In regards to Claim 17, Donderici in view of Shelhamer teaches the system of Claim 13, and Donderici in view of Shelhamer further teaches wherein the at least one processor (Donderici, Para. 0047 – “one or more processors”) further causes the system to:
in response to a respective time for generating a respective prediction by the given sequential ML model being equal to or lower than a respective predetermined time period threshold assigned to the given ML model for generating the respective prediction: feeding the respective prediction along with the sensed data to a next sequential ML model of the plurality of ML models, following the given sequential ML model, thereby causing the next sequential ML model to generate another respective prediction of (i) the object class of the at least one object in the surroundings of the SDC and (ii) the location of the at least one object (Shelhamer, Fig. 3 and Para. 0029, 0032, 0045, 0051-0052, 0073, 0088, 0119 – employing a “time threshold” for “predictions of objects portrayed in the digital images” based on “computation budget” wherein if given “enough time” without “interruption” requiring earlier prediction, such that the “time threshold” does not expire, the model proceeds and outputs a second or final “classification prediction” generated by a second set 316/final set of layers 328, or second/final sub-models, as shown on Fig. 3, where features are extracted “in a spatially aware sense” and correspond to “particular spatial locations”; where the process of Shelhamer may proceed to an Nth set of layers, or sub-model, as long as “the computation budget allows for it”); and
plan the motion of the SDC based on the respective prediction (Donderici, Para. 0051 and 0068 – wherein a “planning stack” of the AV determines “sets of one or more mechanical operations that the AV 102 can perform” based on outputs such as “a classification and/or localization of one or more objects in an input image” from the neural network) generated by the next sequential ML model (Shelhamer, Fig. 3 and Para. 0056, 0073, 0088 – generating “the Nth pixel-wise classification prediction” from the “Nth set of features 330” outputted by the Nth set of layers, or Nth sub-model, for use in “time-critical scenarios” such as “autonomous driving”); and
in response to the respective time for generating the respective prediction by the given sequential ML model being higher than the respective predetermined time period threshold assigned to the given ML model for generating the respective prediction: plan the motion of the SDC (Donderici, Para. 0051 and 0068 – wherein a “planning stack” of the AV determines “sets of one or more mechanical operations that the AV 102 can perform” based on outputs such as “a classification and/or localization of one or more objects in an input image” from the neural network) based on the respective prediction generated by an ML model, immediately preceding the given sequential ML model (Shelhamer, Para. 0052-0056 – “based on timing of a request for a prediction”, e.g. “expiration of a time threshold”, the “the multi-exit pixel-level prediction neural network 108 generates and provides the first pixel-wise classification prediction 204, the second pixel-wise classification prediction 206, or some other pixel-wise classification prediction”, where if the request for a prediction occurs “before completion of the entire analysis”, an earlier “pixel-wise classification prediction” generated by an earlier exit head, corresponding to an earlier set of layers, or sub-model, is outputted, for use in “time-critical scenarios” such as “autonomous driving”).

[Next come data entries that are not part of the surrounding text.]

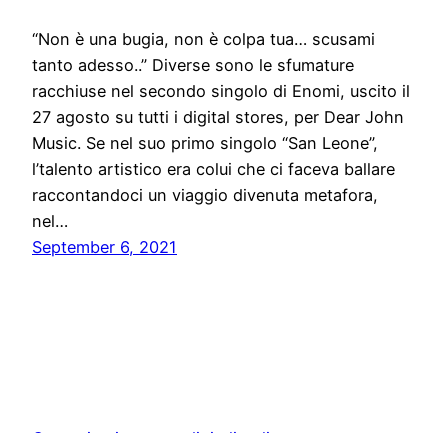
“Non è una bugia, non è colpa tua… scusami
tanto adesso..” Diverse sono le sfumature
racchiuse nel secondo singolo di Enomi, uscito il
27 agosto su tutti i digital stores, per Dear John
Music. Se nel suo primo singolo “San Leone”,
l’talento artistico era colui che ci faceva ballare
raccontandoci un viaggio divenuta metafora,
nel…
September 6, 2021
Comunicati stampa digitali online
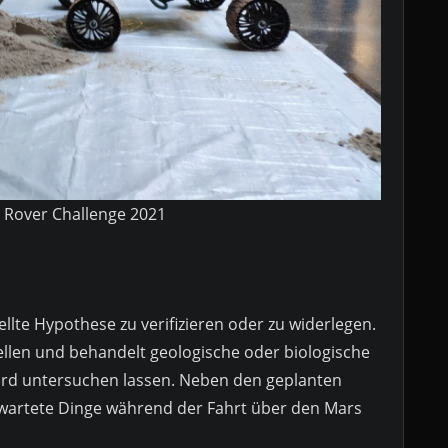
 Rover Challenge 2021
tellte Hypothese zu verifizieren oder zu widerlegen.
llen und behandelt geologische oder biologische
ard untersuchen lassen. Neben den geplanten
artete Dinge während der Fahrt über den Mars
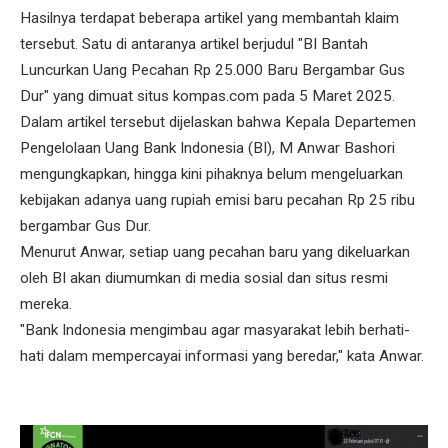
Hasilnya terdapat beberapa artikel yang membantah klaim
tersebut. Satu di antaranya artikel berjudul "BI Bantah
Luncurkan Uang Pecahan Rp 25.000 Baru Bergambar Gus
Dur" yang dimuat situs kompas.com pada 5 Maret 2025.
Dalam artikel tersebut dijelaskan bahwa Kepala Departemen
Pengelolaan Uang Bank Indonesia (BI), M Anwar Bashori
mengungkapkan, hingga kini pihaknya belum mengeluarkan
kebijakan adanya uang rupiah emisi baru pecahan Rp 25 ribu
bergambar Gus Dur.
Menurut Anwar, setiap uang pecahan baru yang dikeluarkan
oleh BI akan diumumkan di media sosial dan situs resmi
mereka.
"Bank Indonesia mengimbau agar masyarakat lebih berhati-
hati dalam mempercayai informasi yang beredar," kata Anwar.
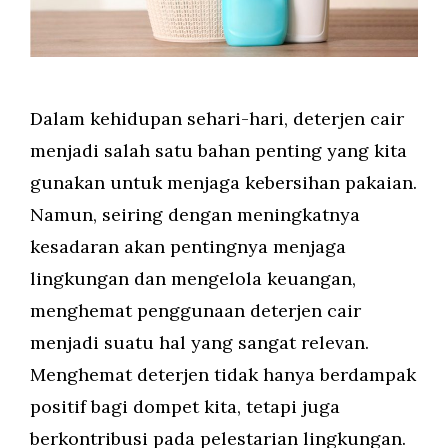
Dalam kehidupan sehari-hari, deterjen cair
menjadi salah satu bahan penting yang kita
gunakan untuk menjaga kebersihan pakaian.
Namun, seiring dengan meningkatnya
kesadaran akan pentingnya menjaga
lingkungan dan mengelola keuangan,
menghemat penggunaan deterjen cair
menjadi suatu hal yang sangat relevan.
Menghemat deterjen tidak hanya berdampak
positif bagi dompet kita, tetapi juga
berkontribusi pada pelestarian lingkungan.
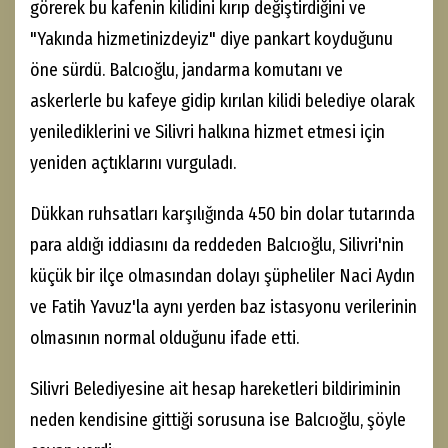
görerek bu kafenin kilidini kırıp değiştirdiğini ve
"Yakında hizmetinizdeyiz" diye pankart koyduğunu
öne sürdü. Balcıoğlu, jandarma komutanı ve
askerlerle bu kafeye gidip kırılan kilidi belediye olarak
yenilediklerini ve Silivri halkına hizmet etmesi için
yeniden açtıklarını vurguladı.
Dükkan ruhsatları karşılığında 450 bin dolar tutarında
para aldığı iddiasını da reddeden Balcıoğlu, Silivri'nin
küçük bir ilçe olmasından dolayı şüpheliler Naci Aydın
ve Fatih Yavuz'la aynı yerden baz istasyonu verilerinin
olmasının normal olduğunu ifade etti.
Silivri Belediyesine ait hesap hareketleri bildiriminin
neden kendisine gittiği sorusuna ise Balcıoğlu, şöyle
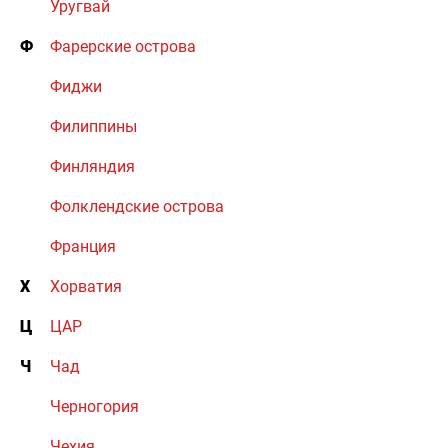
Уругвай
Ф
Фарерские острова
Фиджи
Филиппины
Финляндия
Фолклендские острова
Франция
Х
Хорватия
Ц
ЦАР
Ч
Чад
Черногория
Чехия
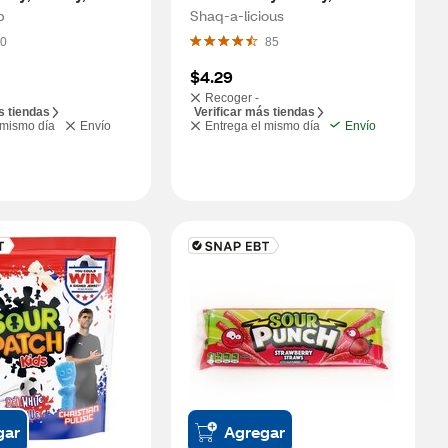
p
Shaq-a-licious
0
85
$4.29
Recoger -
s tiendas
Verificar más tiendas
 mismo día
Envío
Entrega el mismo día
Envío
gar
Agregar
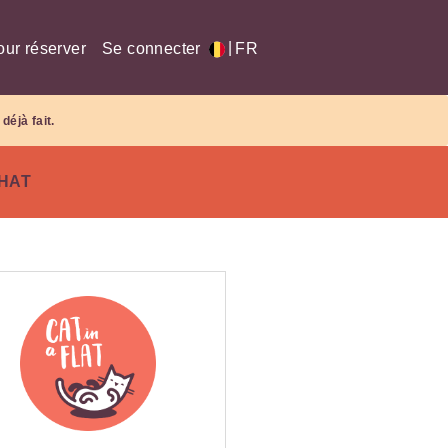
|
our réserver
Se connecter
FR
déjà fait.
CHAT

It would have been obvious to one of ordinary skill in the art before the effective filing date of the claimed invention to have modified the system including the above limitations of Donderici in view of Shelhamer to further include wherein the at least one processor further causes the system to: in response to a respective time for generating a respective prediction by the given sequential ML model being equal to or lower than a respective predetermined time period threshold assigned to the given ML model for generating the respective prediction: feed the respective prediction along with the sensed data to a next sequential ML model of the plurality of ML models, following the given sequential ML model, thereby causing the next sequential ML model to generate another respective prediction of (i) the object class of the at least one object in the surroundings of the SDC and (ii) the location of the at least one object; and plan the motion of the SDC based on the respective prediction generated by the next sequential ML model; and in response to the respective time for generating the respective prediction by the given sequential ML model being higher than the respective predetermined time period threshold assigned to the given ML model for generating the respective prediction: plan the motion of the SDC based on the respective prediction generated by an ML model, immediately preceding the given sequential ML model, as taught by Shelhamer, in order to continue computations within the time period threshold and provide the most accurate output object classification and localization allowable by the computation resources.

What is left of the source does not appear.